Psoriasis often has a strong genetic predisposition and can be triggered or worsened by certain medications (beta-blockers, lithium, antimalarial drugs), infections (streptococcal throat infections famously trigger guttate psoriasis), stress, smoking, and heavy alcohol consumption.
Visual and location differences
Eczema tends to be intensely itchy, wet-looking or weepy during flares, and distributed in the flexural areas: the insides of elbows, behind knees, wrists, ankles, and the neck. In infants it often appears on the cheeks and scalp first. The skin looks red, inflamed, and may have small fluid-filled bumps (vesicles).
Psoriasis plaques are thicker and more clearly defined. They typically have a silvery-white scale on a red base, and the boundary between affected and unaffected skin is sharper than in eczema. Common locations include elbows, knees, lower back, and the scalp. The nails are frequently affected in psoriasis (pitting, discolouration, separation) in a way that eczema rarely produces. Psoriasis can also appear in skin folds (inverse psoriasis) where the pattern looks different, redder and less scaly.
Itching occurs in both, but psoriasis is somewhat less intensely itchy than eczema in most people. Pain and burning are more characteristic of psoriasis; eczema is more consistently an itch condition.
Different skincare approaches
For eczema, the fundamental goal is barrier repair and maintenance. The entire skincare approach centers on keeping moisture in and irritants out. This means:
- Generous, frequent moisturising with emollient-rich, fragrance-free products
- Avoiding known trigger ingredients (fragrance, certain preservatives, rough textures)
- Using gentle, non-soap cleansers that don’t strip the barrier further
- Applying emollients immediately after bathing while skin is still slightly damp
- Identifying and managing triggers (house dust mites, pet dander, certain foods in some cases, stress)
For psoriasis, moisturising matters but barrier repair is less central because the barrier isn’t the primary problem in the same way. The more pressing skincare needs are:
- Removing scale gently to allow topical treatments to penetrate to the skin
- Salicylic acid as a keratolytic to dissolve thick scale
- Avoiding physical trauma to the skin (the Koebner phenomenon means psoriasis plaques can form at sites of skin injury)

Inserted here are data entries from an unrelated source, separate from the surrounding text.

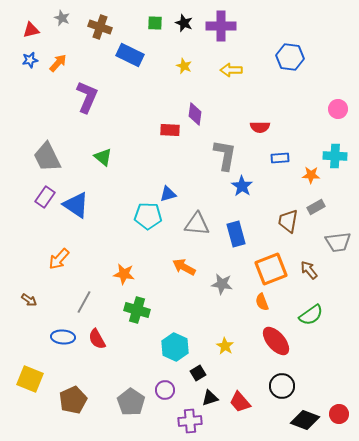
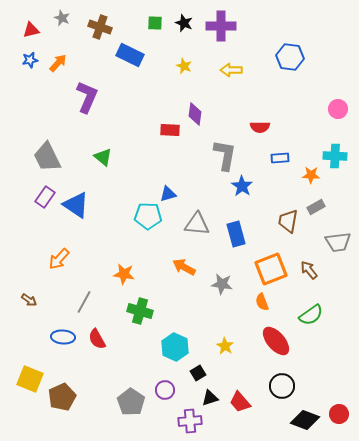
green cross at (137, 310): moved 3 px right, 1 px down
brown pentagon at (73, 400): moved 11 px left, 3 px up
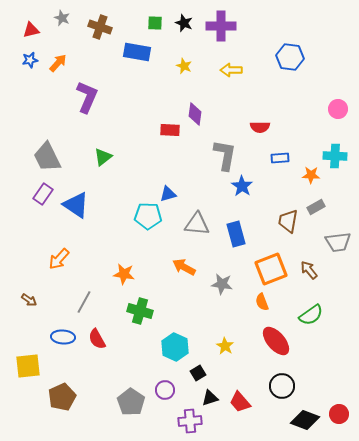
blue rectangle at (130, 55): moved 7 px right, 3 px up; rotated 16 degrees counterclockwise
green triangle at (103, 157): rotated 42 degrees clockwise
purple rectangle at (45, 197): moved 2 px left, 3 px up
yellow square at (30, 379): moved 2 px left, 13 px up; rotated 28 degrees counterclockwise
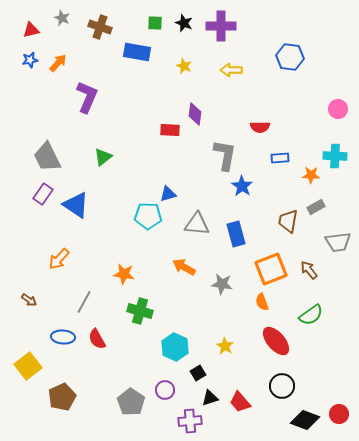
yellow square at (28, 366): rotated 32 degrees counterclockwise
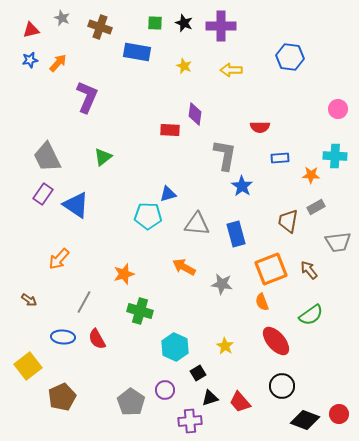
orange star at (124, 274): rotated 25 degrees counterclockwise
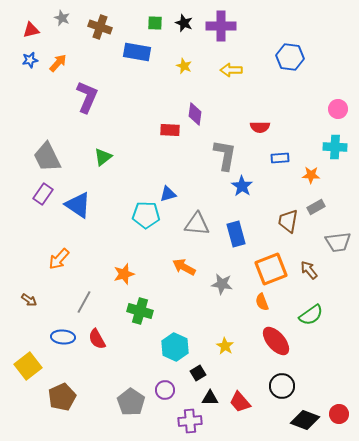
cyan cross at (335, 156): moved 9 px up
blue triangle at (76, 205): moved 2 px right
cyan pentagon at (148, 216): moved 2 px left, 1 px up
black triangle at (210, 398): rotated 18 degrees clockwise
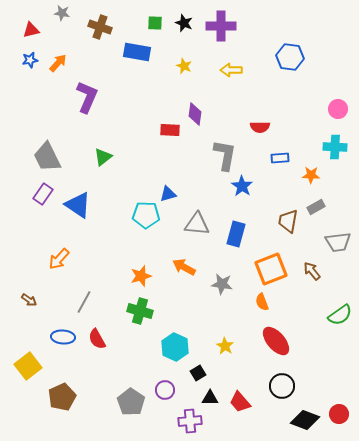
gray star at (62, 18): moved 5 px up; rotated 14 degrees counterclockwise
blue rectangle at (236, 234): rotated 30 degrees clockwise
brown arrow at (309, 270): moved 3 px right, 1 px down
orange star at (124, 274): moved 17 px right, 2 px down
green semicircle at (311, 315): moved 29 px right
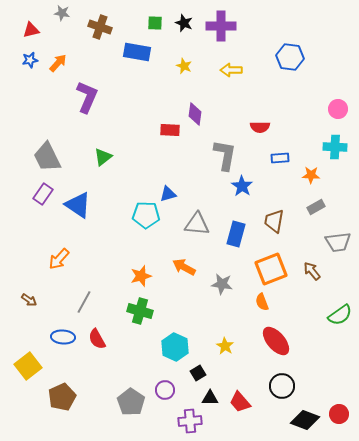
brown trapezoid at (288, 221): moved 14 px left
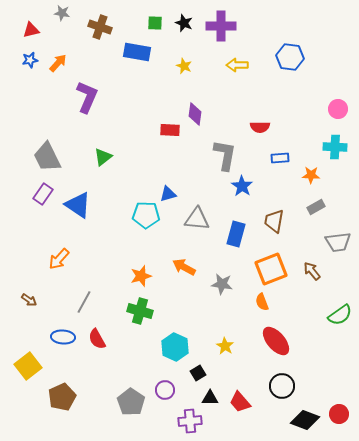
yellow arrow at (231, 70): moved 6 px right, 5 px up
gray triangle at (197, 224): moved 5 px up
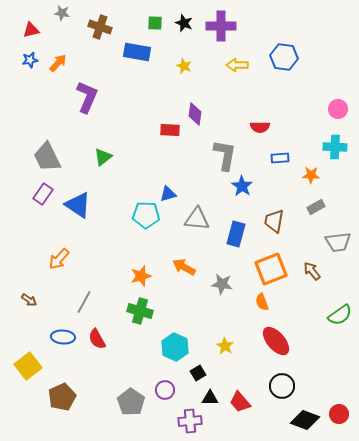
blue hexagon at (290, 57): moved 6 px left
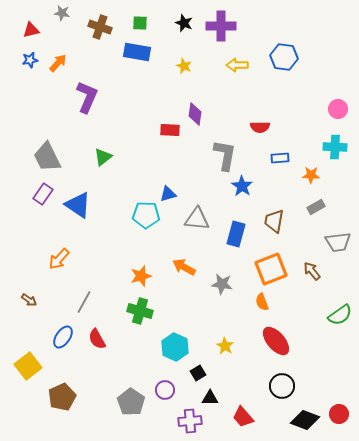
green square at (155, 23): moved 15 px left
blue ellipse at (63, 337): rotated 60 degrees counterclockwise
red trapezoid at (240, 402): moved 3 px right, 15 px down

- Supporting the prescribed treatment (usually topical corticosteroids and/or vitamin D analogues) with appropriate emollients that don’t interfere with treatment
The irritant avoidance that’s central to eczema management is less paramount for psoriasis, though both conditions benefit from fragrance-free products. Someone with psoriasis using salicylic acid for scale removal would be doing something appropriate; someone with eczema using an exfoliant during a flare would likely make things worse.
When to see a dermatologist and what to expect
Both conditions warrant dermatologist assessment for proper diagnosis and treatment planning. The visual overlap between them, and with other conditions like seborrhoeic dermatitis and contact dermatitis, makes self-diagnosis unreliable. A dermatologist can often diagnose based on clinical appearance, but sometimes a skin biopsy is needed to definitively distinguish between them.
Treatment for both conditions has advanced considerably. For eczema, newer topical medications like crisaborole and delgocitinib, and biologics like dupilumab, have transformed management for severe cases. For psoriasis, biologic treatments targeting specific immune pathways (TNF-alpha, IL-17, IL-23 inhibitors) have achieved remission rates that weren’t possible a decade ago.
Skincare is supportive in both cases, not curative. But the right supportive skincare, matched to the condition, makes prescribed treatments more effective and makes flares less severe and less frequent. Getting the basic approach right matters.